The Good, the Bad, and the Ugly: 20th Century Fashion
FYSE 139 and FYSS 101
Glenda Byars
Theatre and Dance
CRNs: 23710 and 23711
Course times: MWF 1:00-1:50 and W 2:00-2:50
 
This course will allow the students to develop an overview and recognition of clothing and fashion from the 20th Century and its cultural language.  Through lecture, discussions, and research, the students will examine the social, political, and practical influences on dress and accepted attire for men and women during the time from the turn of the last century through the early 21st century and the evolution of the modern fashion industry.

Hooked: Fish, Fisheries, and Food for the Future
FYSE 142 and FYSS 101
Nick Principe
Environmental Studies
CRNs: 23797 and 23798
Course times: TR 10:50-12:05 and M 10:00-10:50

Fishes are the most diverse vertebrates on earth, with over 28,000 recognized species; that is more species than all other vertebrates combined. Furthermore, many of our culturally and economically vital global fisheries are currently at or near a state of collapse. In this course, students will examine the consequences of exploitation and mismanagement of fish populations around the world, from the Antarctic Circle, to the Mediterranean, to Nova Scotia.

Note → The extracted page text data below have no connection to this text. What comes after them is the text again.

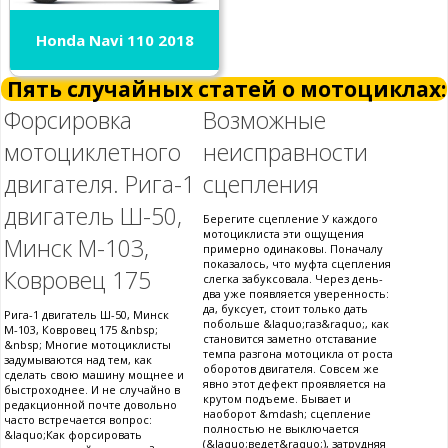
Honda Navi 110 2018
Пять случайных статей о мотоциклах:
Форсировка
Возможные
мотоциклетного
неисправности
двигателя. Рига-1
сцепления
двигатель Ш-50,
Берегите сцепление У каждого
мотоциклиста эти ощущения
Минск М-103,
примерно одинаковы. Поначалу
показалось, что муфта сцепления
Ковровец 175
слегка забуксовала. Через день-
два уже появляется уверенность:
да, буксует, стоит только дать
Рига-1 двигатель Ш-50, Минск
побольше &laquo;газ&raquo;, как
М-103, Ковровец 175 &nbsp;
становится заметно отставание
&nbsp; Многие мотоциклисты
темпа разгона мотоцикла от роста
задумываются над тем, как
оборотов двигателя. Совсем же
сделать свою машину мощнее и
явно этот дефект проявляется на
быстроходнее. И не случайно в
крутом подъеме. Бывает и
редакционной почте довольно
наоборот &mdash; сцепление
часто встречается вопрос:
полностью не выключается
&laquo;Как форсировать
(&laquo;ведет&raquo;), затрудняя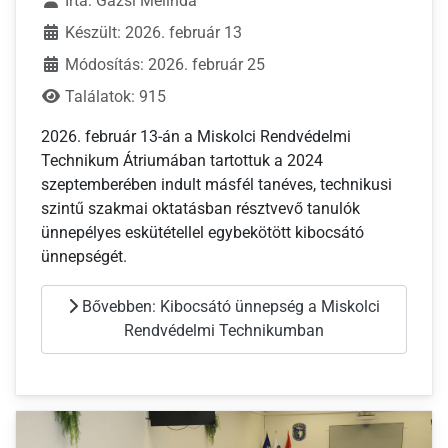
Írta:
Gazsi Melinda
Készült: 2026. február 13
Módosítás: 2026. február 25
Találatok: 915
2026. február 13-án a
Miskolci Rendvédelmi
Technikum
Átriumában tartottuk a 2024
szeptemberében indult másfél tanéves, technikusi
szintű szakmai oktatásban résztvevő tanulók
ünnepélyes eskütétellel egybekötött kibocsátó
ünnepségét.
Bővebben: Kibocsátó ünnepség a Miskolci
Rendvédelmi Technikumban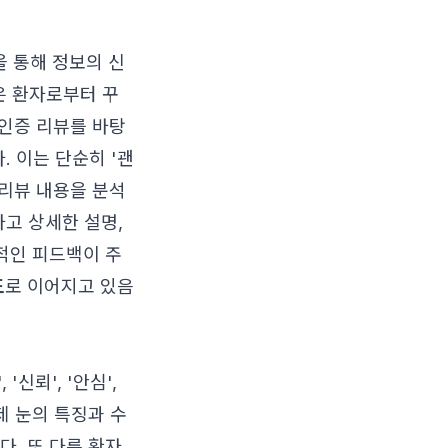
을 통해 정보의 신
은 환자로부터 꾸
인증 리뷰를 바탕
. 이는 단순히 '괜
 리뷰 내용을 분석
하고 상세한 설명,
적인 피드백이 주
도
로 이어지고 있음
신뢰', '안심',
제 눈의 특징과 수
. 또 다른 환자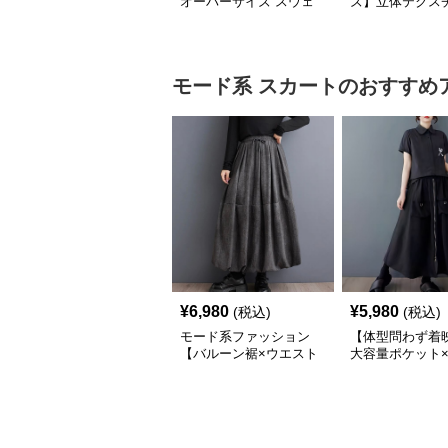
オーバーサイズ スウェ
ズ】立体テクス
ット】レオパードプリン
クルーネックロ
ト裏毛トップス 秋冬ゆ
ーブトップス
ったりモード
モード系
スカート
のおすすめ
¥
6,980
¥
5,980
(税込)
(税込)
モード系ファッション
【体型問わず着
【バルーン裾×ウエスト
大容量ポケット×
調整可】ニュアンスグレ
インワイドスカ
ーのふんわりボリューム
ロングスカート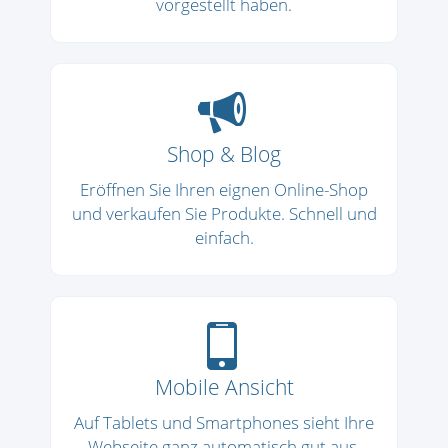
vorgestellt haben.
Shop & Blog
Eröffnen Sie Ihren eignen Online-Shop
und verkaufen Sie Produkte. Schnell und
einfach.
Mobile Ansicht
Auf Tablets und Smartphones sieht Ihre
Webseite ganz automatisch gut aus.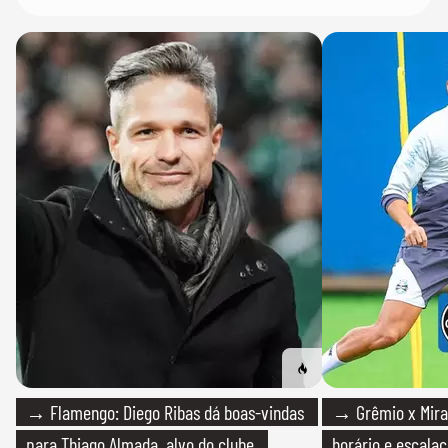
→ Flamengo: Diego Ribas dá boas-vindas
→ Grêmio x Mirass
para Thiago Almada, alvo do clube
horário e escalaç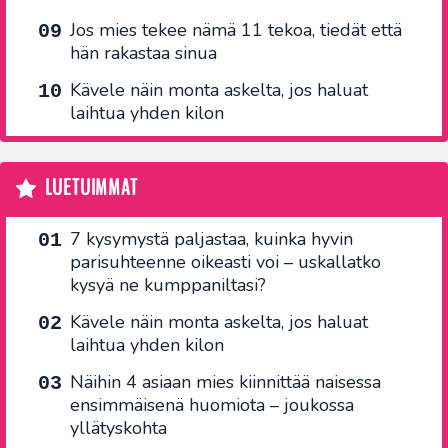
Jos mies tekee nämä 11 tekoa, tiedät että
hän rakastaa sinua
Kävele näin monta askelta, jos haluat
laihtua yhden kilon
LUETUIMMAT
7 kysymystä paljastaa, kuinka hyvin
parisuhteenne oikeasti voi – uskallatko
kysyä ne kumppaniltasi?
Kävele näin monta askelta, jos haluat
laihtua yhden kilon
Näihin 4 asiaan mies kiinnittää naisessa
ensimmäisenä huomiota – joukossa
yllätyskohta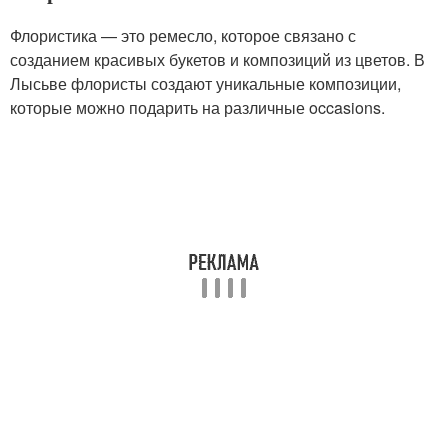
Флористика — это ремесло, которое связано с
созданием красивых букетов и композиций из цветов. В
Лысьве флористы создают уникальные композиции,
которые можно подарить на различные occasions.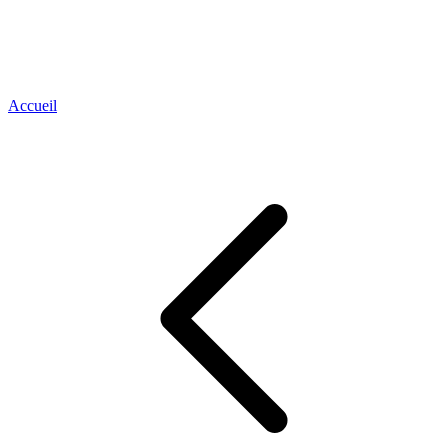
Accueil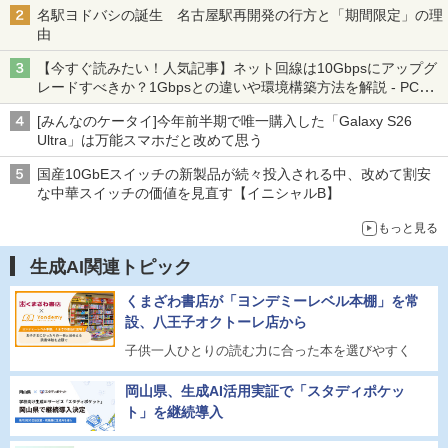
名駅ヨドバシの誕生 名古屋駅再開発の行方と「期間限定」の理
由
【今すぐ読みたい！人気記事】ネット回線は10Gbpsにアップグ
レードすべきか？1Gbpsとの違いや環境構築方法を解説 - PC
Watch
[みんなのケータイ]今年前半期で唯一購入した「Galaxy S26
Ultra」は万能スマホだと改めて思う
国産10GbEスイッチの新製品が続々投入される中、改めて割安
な中華スイッチの価値を見直す【イニシャルB】
もっと見る
生成AI関連トピック
くまざわ書店が「ヨンデミーレベル本棚」を常
設、八王子オクトーレ店から
子供一人ひとりの読む力に合った本を選びやすく
岡山県、生成AI活用実証で「スタディポケッ
ト」を継続導入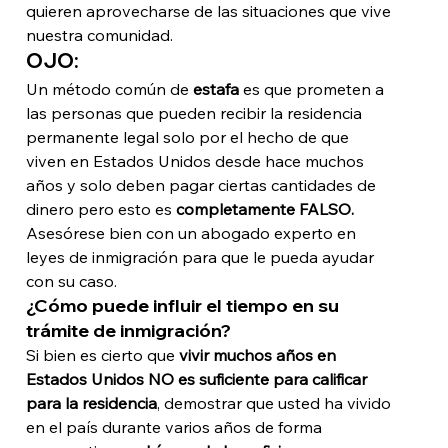
quieren aprovecharse de las situaciones que vive 
nuestra comunidad. 
OJO:
Un método común de 
estafa
 es que prometen a 
las personas que pueden recibir la residencia 
permanente legal solo por el hecho de que 
viven en Estados Unidos desde hace muchos 
años y solo deben pagar ciertas cantidades de 
dinero pero esto es 
completamente FALSO.
Asesórese bien con un abogado experto en 
leyes de inmigración para que le pueda ayudar 
con su caso.
¿Cómo puede influir el tiempo en su 
trámite de inmigración?
Si bien es cierto que 
vivir muchos años en 
Estados Unidos NO es suficiente para calificar 
para la residencia
, demostrar que usted ha vivido 
en el país durante varios años de forma 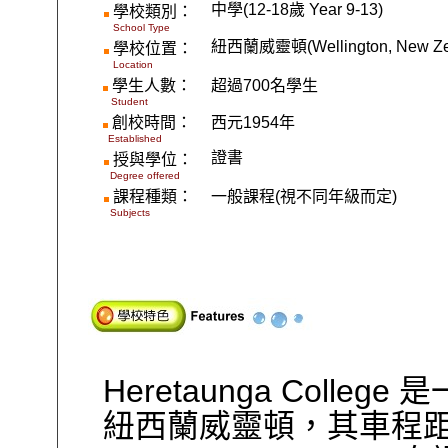
中學
(12-18
歲
Year 9-13)
學校類別：
School Type
紐西蘭威靈頓
(Wellington, New Z
學校位置：
Location
學生人數：
超過
700
名學生
Student
創校時間：
西元
1954
年
Established
證書
授與學位：
Degree offered
課程種類：
一般課程
(
視不同年級而定
)
Subjects
Heretaunga College
是
紐西蘭威靈頓，其車程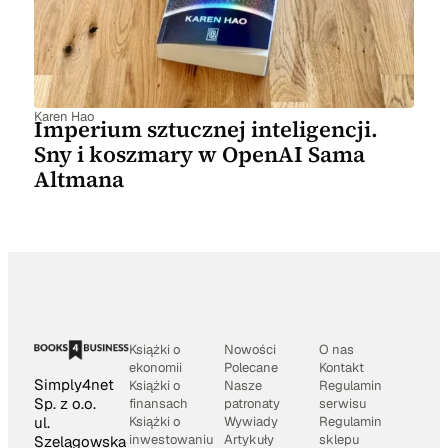
Karen Hao
Imperium sztucznej inteligencji.
Sny i koszmary w OpenAI Sama
Altmana
Książki o
Nowości
O nas
ekonomii
Polecane
Kontakt
Simply4net
Książki o
Nasze
Regulamin
Sp. z o.o.
finansach
patronaty
serwisu
Książki o
Wywiady
Regulamin
ul.
inwestowaniu
Artykuły
sklepu
Szelągowska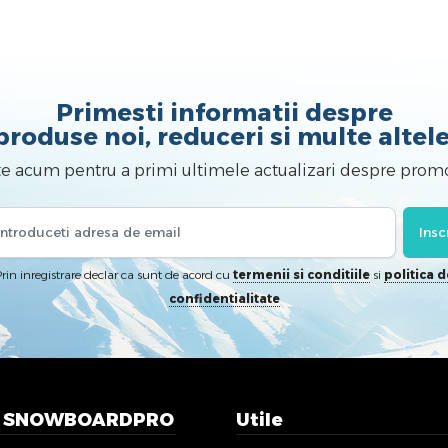
Primesti informatii despre
produse noi, reduceri si multe altele
te acum pentru a primi ultimele actualizari despre promo
Insc
rin inregistrare declar ca sunt de acord cu
termenii si conditiile
si
politica d
confidentialitate
n SNOWBOARDPRO
Utile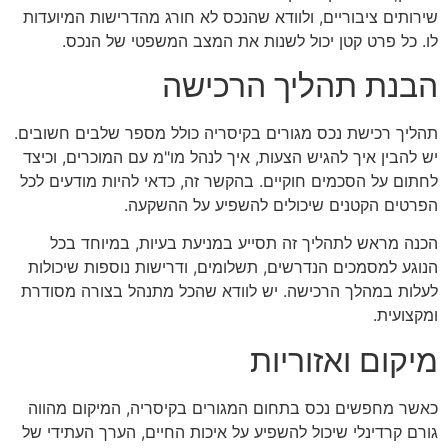
שירותים ציבוריים, ולוודא שהנכס לא חורג מהדרישות המיועדות
לו. כל פרט קטן יכול לשנות את המצב המשפטי של הנכס.
הבנת תהליך הרכישה
תהליך רכישת נכס מגורים בקיסריה כולל מספר שלבים חשובים.
יש להבין איך להגיש הצעות, איך לנהל מו"מ עם המוכרים, וכיצד
לחתום על הסכמים חוקיים. בהקשר זה, כדאי להיות מודעים לכל
הפרטים הקטנים שיכולים להשפיע על ההשקעה.
הכנה מראש לתהליך זה תסייע במניעת בעיות, במיוחד בכל
הנוגע למסמכים הנדרשים, תשלומים, ודרישות נוספות שיכולות
לעלות במהלך הרכישה. יש לוודא שהכל מתנהל בצורה מסודרת
ומקצועית.
מיקום ואזוריות
כאשר מחפשים נכס בתחום המגורים בקיסריה, המיקום מהווה
גורם קרדינלי שיכול להשפיע על איכות החיים, הערך העתידי של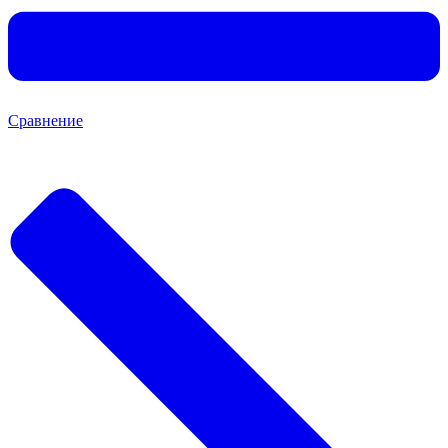
Сравнение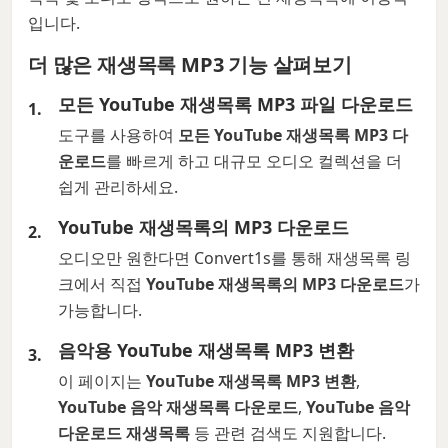
입니다.
더 많은 재생목록 MP3 기능 살펴보기
모든 YouTube 재생목록 MP3 파일 다운로드
도구를 사용하여
모든 YouTube 재생목록 MP3 다
운로드
를 빠르게 하고 대규모 오디오 컬렉션을 더
쉽게 관리하세요.
YouTube 재생목록의 MP3 다운로드
오디오만 원한다면 Convert1s를 통해 재생목록 링
크에서 직접
YouTube 재생목록의 MP3 다운로드
가
가능합니다.
음악용 YouTube 재생목록 MP3 변환
이 페이지는
YouTube 재생목록 MP3 변환
,
YouTube 음악 재생목록 다운로드
,
YouTube 음악
다운로드 재생목록
등 관련 검색도 지원합니다.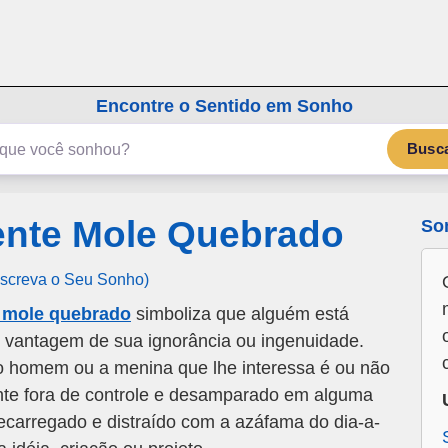
emSonho.com
Os sonhos significam mais
Encontre o Sentido em Sonho
Busc
nte Mole Quebrado
So
Escreva o Seu Sonho)
 mole quebrado
simboliza que alguém está
o vantagem de sua ignorância ou ingenuidade.
 o homem ou a menina que lhe interessa é ou não
nte fora de controle e desamparado em alguma
recarregado e distraído com a azáfama do dia-a-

Students will explore how certain current and historical fisheries practices have led to the collapse of some fish populations and local economies and how these practices can and are being improved to become more sustainable.

AR U Experienced?: Introduction to Augmented and Virtual Reality
FYSE 143 and FYSS 101
Joey Van Arnhem
College of Charleston Libraries
CRNs: 23732 and 23733
Course times: TR 10:50-12:05 and M 12:00-12:50

The blurring of lines between fine art, global pop culture, and science, require a level of information/visual literacy in order decode the visual culture that surrounds us in order to become active participants and creators rather than passive consumers. Students will examine the technologies behind augmented and virtual reality and explore their history and societal effects. Students will consider Augmented Reality (AR) and Virtual Reality (VR) works and texts (apps, images, film, television, video, advertisements, performance art: any artifacts of culture) and their significance as cultural documents. The course is designed to teach and demonstrate some of the basic tools of analysis and critical thinking with which to approach contemporary texts presented through the lens of augmented and virtual realities.